In this notebook, we use the trained noise model to guide the training of a VAE for denoising.

In [1]:
import sys
import os

import torch
from torchvision import transforms
from tifffile import imread
import pytorch_lightning as pl
from pytorch_lightning.callbacks import LearningRateMonitor
from pytorch_lightning.loggers import TensorBoardLogger

sys.path.append("../")
from noise_model.PixelCNN import PixelCNN
from HDN.models.lvae import LadderVAE
from utils.dataloaders import create_dn_loader

Load noisy images
These should be numpy ndarrays of shape [Number, Channels, Height, Width] or [Number, Height, Width]. </br>
If working with 1-dimensional signals, the shape should be [Number, Channels, 1, Width] or [Number, 1, Width]


In [2]:
observation_location = "../data/conv/observation.tif"
observation = imread(observation_location)

Load trained noise model and disable gradients


In [3]:
noise_model_location = "../nm_checkpoint/conv/final_params.ckpt"
noise_model = PixelCNN.load_from_checkpoint(noise_model_location).eval()
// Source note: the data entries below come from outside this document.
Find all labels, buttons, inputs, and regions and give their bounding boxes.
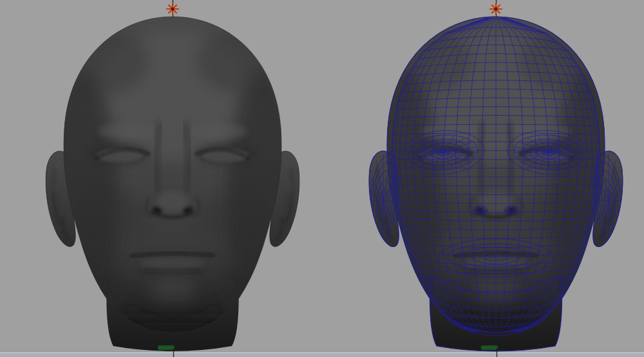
viewport-capture bbox=[0, 0, 644, 357]
viewport-panel-shaded[interactable] bbox=[0, 0, 322, 357]
pivot-star-icon[interactable] bbox=[167, 4, 178, 14]
viewport-panel-wireframe[interactable] bbox=[322, 0, 644, 357]
origin-marker[interactable] bbox=[158, 345, 175, 350]
head-model-shaded[interactable] bbox=[46, 17, 299, 357]
origin-marker[interactable] bbox=[481, 345, 498, 350]
pivot-star-icon[interactable] bbox=[490, 4, 502, 14]
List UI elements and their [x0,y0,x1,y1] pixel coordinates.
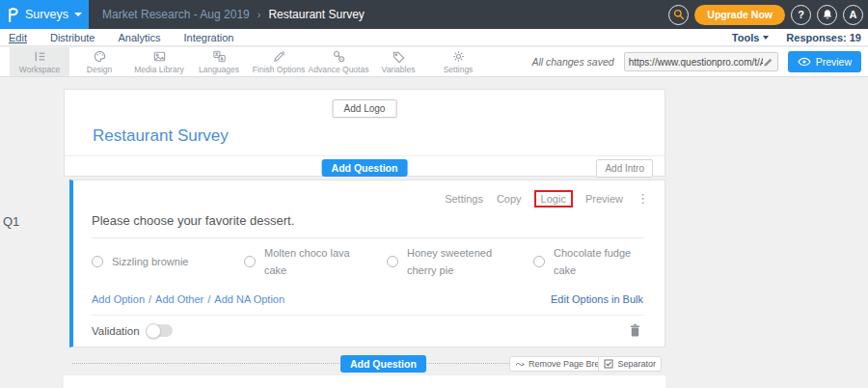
toolbar-item-variables[interactable]: Variables [368,47,428,76]
breadcrumb: Market Research - Aug 2019 › Restaurant … [102,8,365,21]
survey-url-input[interactable] [629,57,763,68]
radio-icon[interactable] [92,256,103,267]
gear-icon [451,49,466,64]
toolbar-item-advance-quotas[interactable]: Advance Quotas [309,47,368,76]
delete-question-button[interactable] [629,323,641,338]
divider [92,315,643,316]
option-molten-choco-lava-cake[interactable]: Molten choco lava cake [244,244,387,279]
remove-page-break-label: Remove Page Break [529,359,609,369]
question-actions: Settings Copy Logic Preview ⋮ [445,191,649,206]
add-logo-button[interactable]: Add Logo [333,99,397,118]
toolbar-item-settings[interactable]: Settings [428,47,488,76]
add-question-button-top[interactable]: Add Question [322,159,408,177]
toolbar-right: All changes saved Preview [531,47,868,76]
chevron-down-icon [74,13,82,16]
add-other-link[interactable]: Add Other [155,293,203,305]
search-button[interactable] [668,5,689,25]
add-option-link[interactable]: Add Option [92,293,145,305]
nav-tabs: Edit Distribute Analytics Integration [0,32,233,43]
workspace-icon [33,49,47,64]
survey-title[interactable]: Restaurant Survey [93,126,229,146]
avatar[interactable]: A [843,5,863,25]
eye-icon [798,57,811,67]
tools-label: Tools [732,32,760,43]
tools-dropdown[interactable]: Tools [732,32,770,43]
notifications-button[interactable] [817,5,837,25]
add-question-button-bottom[interactable]: Add Question [340,355,426,373]
survey-url-box [624,52,778,71]
toolbar-item-design[interactable]: Design [69,47,129,76]
responses-count[interactable]: Responses: 19 [786,32,861,43]
tab-distribute[interactable]: Distribute [50,32,95,43]
question-text-field[interactable]: Please choose your favorite dessert. [92,211,644,238]
link-separator: / [149,293,151,305]
toolbar-items: Workspace Design Media Library Languages [0,47,488,76]
page-break-icon [515,359,525,369]
search-icon [673,9,685,20]
question-options: Sizzling brownie Molten choco lava cake … [92,244,668,279]
radio-icon[interactable] [533,256,545,267]
workspace-canvas: Q1 Add Logo Restaurant Survey Add Questi… [0,77,868,388]
validation-toggle[interactable] [147,324,173,337]
translate-icon [212,49,227,64]
option-links-row: Add Option / Add Other / Add NA Option E… [92,293,643,305]
trash-icon [629,323,641,338]
help-button[interactable]: ? [791,5,811,25]
bell-icon [822,9,833,20]
nav-right: Tools Responses: 19 [732,32,868,43]
toolbar-item-workspace[interactable]: Workspace [10,47,69,76]
separator-toggle[interactable]: Separator [598,356,662,372]
edit-options-in-bulk-link[interactable]: Edit Options in Bulk [551,293,643,305]
toolbar-item-languages[interactable]: Languages [189,47,249,76]
chevron-down-icon [763,36,769,40]
questionpro-logo-icon [7,7,19,22]
divider [65,155,665,156]
option-chocolate-fudge-cake[interactable]: Chocolate fudge cake [533,244,668,279]
question-text: Please choose your favorite dessert. [92,213,294,228]
top-bar: Surveys Market Research - Aug 2019 › Res… [0,0,868,29]
add-intro-button[interactable]: Add Intro [596,159,653,178]
image-icon [152,49,167,64]
toolbar-item-media-library[interactable]: Media Library [129,47,189,76]
surveys-menu-button[interactable]: Surveys [0,0,89,29]
radio-icon[interactable] [387,256,398,267]
survey-nav: Edit Distribute Analytics Integration To… [0,29,868,46]
tab-edit[interactable]: Edit [9,32,27,43]
breadcrumb-parent[interactable]: Market Research - Aug 2019 [102,8,250,21]
link-separator: / [207,293,210,305]
question-settings-action[interactable]: Settings [445,193,483,205]
breadcrumb-separator: › [258,9,261,20]
question-copy-action[interactable]: Copy [497,193,522,205]
add-na-option-link[interactable]: Add NA Option [214,293,285,305]
radio-icon[interactable] [244,256,256,267]
edit-toolbar: Workspace Design Media Library Languages [0,47,868,77]
checked-checkbox-icon [604,359,613,369]
tab-analytics[interactable]: Analytics [118,32,160,43]
quota-links-icon [332,49,346,64]
pen-icon [272,49,286,64]
tag-icon [392,49,406,64]
pencil-edit-icon[interactable] [763,57,773,68]
survey-header-card: Add Logo Restaurant Survey Add Question … [64,89,665,177]
separator-label: Separator [617,359,656,369]
validation-label: Validation [92,325,140,337]
tab-integration[interactable]: Integration [183,32,233,43]
breadcrumb-current: Restaurant Survey [268,8,364,21]
toggle-knob [146,323,161,339]
save-status: All changes saved [531,56,613,68]
option-sizzling-brownie[interactable]: Sizzling brownie [92,244,244,279]
next-page-card [64,375,665,388]
question-number-label: Q1 [3,214,19,229]
upgrade-now-button[interactable]: Upgrade Now [694,5,785,25]
question-footer: Validation [92,323,641,338]
question-card: Settings Copy Logic Preview ⋮ Please cho… [69,180,665,347]
option-honey-sweetened-cherry-pie[interactable]: Honey sweetened cherry pie [387,244,533,279]
question-preview-action[interactable]: Preview [585,193,623,205]
kebab-menu-icon[interactable]: ⋮ [637,191,649,206]
question-logic-action[interactable]: Logic [534,190,573,208]
palette-icon [93,49,107,64]
toolbar-item-finish-options[interactable]: Finish Options [249,47,309,76]
topbar-actions: Upgrade Now ? A [668,5,868,25]
preview-button[interactable]: Preview [788,51,861,72]
preview-label: Preview [816,56,852,68]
for param in noise_model.parameters():
    param.requires_grad = False

Create data loaders and get the shape, mean and standard deviation of the noisy images.</br>
Use the transforms argument to apply a torchvision transformation to images as they are loaded. E.g. `transform = transforms.RandomCrop(64)`.

In [4]:
transform = None
dn_train_loader, dn_val_loader, img_shape, data_mean, data_std = create_dn_loader(
    observation, batch_size=8, split=0.8, transform=transform
)

Set denoiser checkpoint directory


In [5]:
dn_checkpoint_path = "../dn_checkpoint/conv"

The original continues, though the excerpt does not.